[Exercise material]

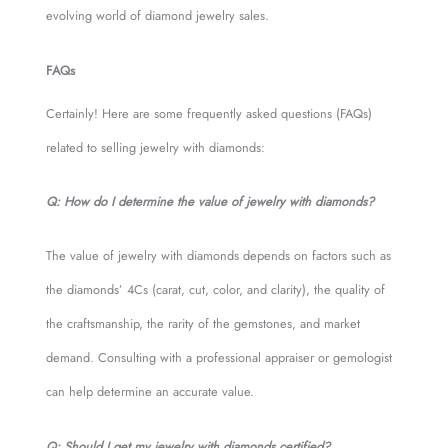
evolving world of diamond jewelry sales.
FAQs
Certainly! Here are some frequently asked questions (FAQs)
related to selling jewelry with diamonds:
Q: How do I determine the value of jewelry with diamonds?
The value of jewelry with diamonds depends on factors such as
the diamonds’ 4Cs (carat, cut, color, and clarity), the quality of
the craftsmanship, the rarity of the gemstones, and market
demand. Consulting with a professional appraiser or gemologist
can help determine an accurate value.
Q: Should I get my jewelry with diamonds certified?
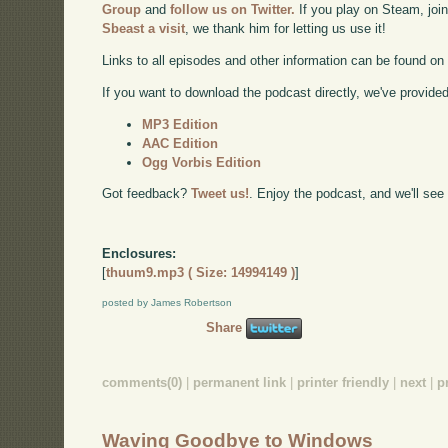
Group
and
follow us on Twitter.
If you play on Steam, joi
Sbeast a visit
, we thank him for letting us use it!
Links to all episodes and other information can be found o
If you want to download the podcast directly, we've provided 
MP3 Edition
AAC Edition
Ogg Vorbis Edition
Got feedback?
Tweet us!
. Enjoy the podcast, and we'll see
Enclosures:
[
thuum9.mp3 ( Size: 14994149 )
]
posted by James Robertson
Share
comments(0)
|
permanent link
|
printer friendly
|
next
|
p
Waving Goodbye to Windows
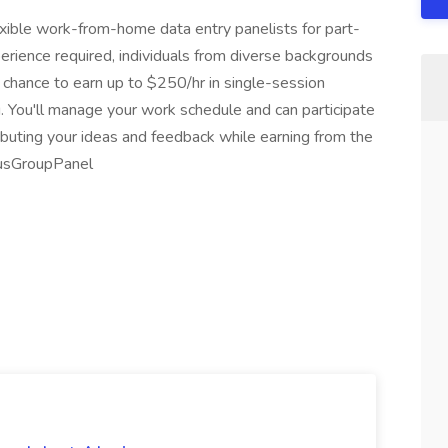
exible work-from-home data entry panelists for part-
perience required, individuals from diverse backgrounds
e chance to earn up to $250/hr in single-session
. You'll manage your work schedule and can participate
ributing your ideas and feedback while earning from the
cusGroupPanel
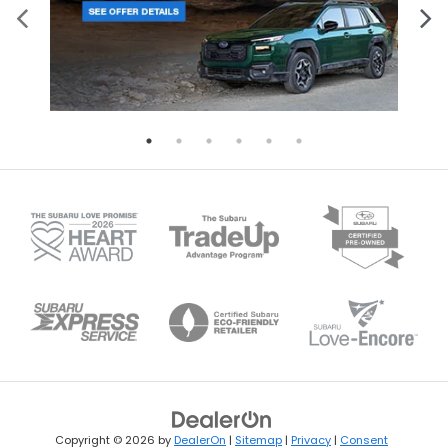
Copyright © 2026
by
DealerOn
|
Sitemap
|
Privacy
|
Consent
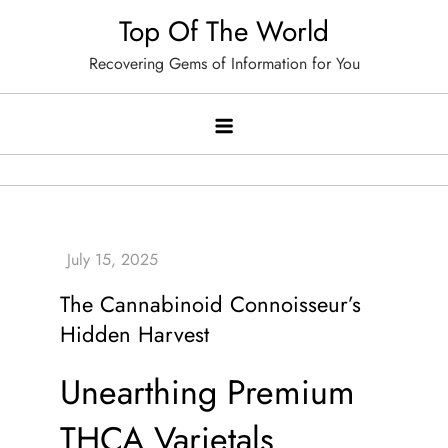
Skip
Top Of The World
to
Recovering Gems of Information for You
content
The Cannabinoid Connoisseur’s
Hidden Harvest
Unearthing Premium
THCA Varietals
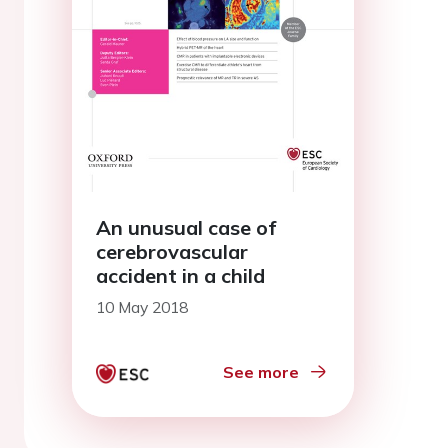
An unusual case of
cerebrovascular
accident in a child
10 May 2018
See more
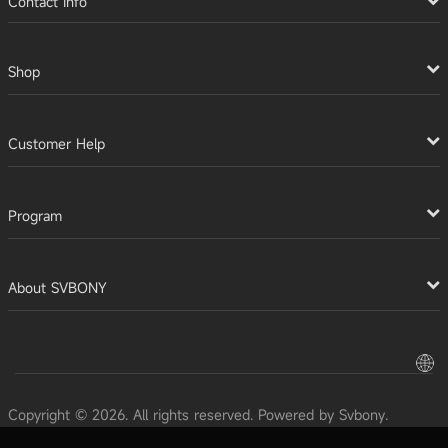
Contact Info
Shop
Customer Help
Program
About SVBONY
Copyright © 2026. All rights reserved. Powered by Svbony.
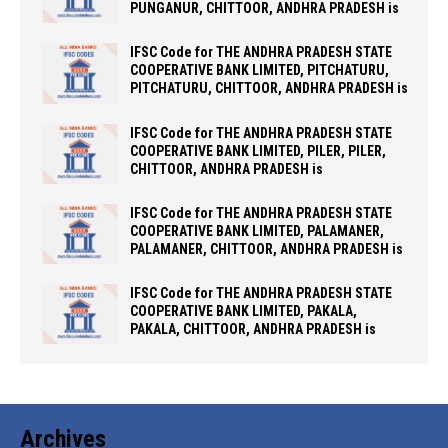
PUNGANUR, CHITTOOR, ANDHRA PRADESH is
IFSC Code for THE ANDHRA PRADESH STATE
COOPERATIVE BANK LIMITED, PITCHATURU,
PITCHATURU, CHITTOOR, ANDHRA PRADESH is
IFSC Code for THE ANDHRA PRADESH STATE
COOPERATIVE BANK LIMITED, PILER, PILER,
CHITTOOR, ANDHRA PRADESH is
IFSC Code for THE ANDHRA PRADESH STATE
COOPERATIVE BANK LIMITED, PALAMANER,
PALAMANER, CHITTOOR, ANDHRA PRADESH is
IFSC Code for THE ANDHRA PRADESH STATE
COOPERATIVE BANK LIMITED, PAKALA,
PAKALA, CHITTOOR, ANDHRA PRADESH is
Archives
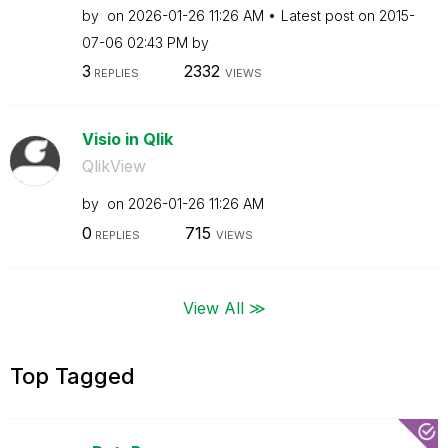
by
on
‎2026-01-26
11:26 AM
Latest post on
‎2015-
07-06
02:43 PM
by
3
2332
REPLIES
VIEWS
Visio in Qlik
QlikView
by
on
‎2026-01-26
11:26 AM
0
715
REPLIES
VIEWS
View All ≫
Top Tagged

[/Exercise material]

### [Task brief]
Pictures aside, return all the entries above exactly.

### [Answer section]
evolving world of diamond jewelry sales.
FAQs
Certainly! Here are some frequently asked questions (FAQs)
related to selling jewelry with diamonds:
Q: How do I determine the value of jewelry with diamonds?
The value of jewelry with diamonds depends on factors such as
the diamonds’ 4Cs (carat, cut, color, and clarity), the quality of
the craftsmanship, the rarity of the gemstones, and market
demand. Consulting with a professional appraiser or gemologist
can help determine an accurate value.
Q: Should I get my jewelry with diamonds certified?
Group
and
follow us on Twitter.
If you play on Steam, joi
Sbeast a visit
, we thank him for letting us use it!
Links to all episodes and other information can be found o
If you want to download the podcast directly, we've provided 
MP3 Edition
AAC Edition
Ogg Vorbis Edition
Got feedback?
Tweet us!
. Enjoy the podcast, and we'll see
Enclosures:
[
thuum9.mp3 ( Size: 14994149 )
]
posted by James Robertson
Share
comments(0)
|
permanent link
|
printer friendly
|
next
|
p
Waving Goodbye to Windows
exible work-from-home data entry panelists for part-
perience required, individuals from diverse backgrounds
e chance to earn up to $250/hr in single-session
. You'll manage your work schedule and can participate
ributing your ideas and feedback while earning from the
cusGroupPanel
Copyright © 2026
by
DealerOn
|
Sitemap
|
Privacy
|
Consent
Skip
Top Of The World
to
Recovering Gems of Information for You
content
The Cannabinoid Connoisseur’s
Hidden Harvest
Unearthing Premium
THCA Varietals
An unusual case of
cerebrovascular
accident in a child
10 May 2018
See more
Contact Info
Shop
Customer Help
Program
About SVBONY
Copyright © 2026. All rights reserved. Powered by Svbony.
PUNGANUR, CHITTOOR, ANDHRA PRADESH is
IFSC Code for THE ANDHRA PRADESH STATE
COOPERATIVE BANK LIMITED, PITCHATURU,
PITCHATURU, CHITTOOR, ANDHRA PRADESH is
IFSC Code for THE ANDHRA PRADESH STATE
COOPERATIVE BANK LIMITED, PILER, PILER,
CHITTOOR, ANDHRA PRADESH is
IFSC Code for THE ANDHRA PRADESH STATE
COOPERATIVE BANK LIMITED, PALAMANER,
PALAMANER, CHITTOOR, ANDHRA PRADESH is
IFSC Code for THE ANDHRA PRADESH STATE
COOPERATIVE BANK LIMITED, PAKALA,
PAKALA, CHITTOOR, ANDHRA PRADESH is
Archives
by
on
‎2026-01-26
11:26 AM
Latest post on
‎2015-
07-06
02:43 PM
by
3
2332
REPLIES
VIEWS
Visio in Qlik
QlikView
by
on
‎2026-01-26
11:26 AM
0
715
REPLIES
VIEWS
View All ≫
Top Tagged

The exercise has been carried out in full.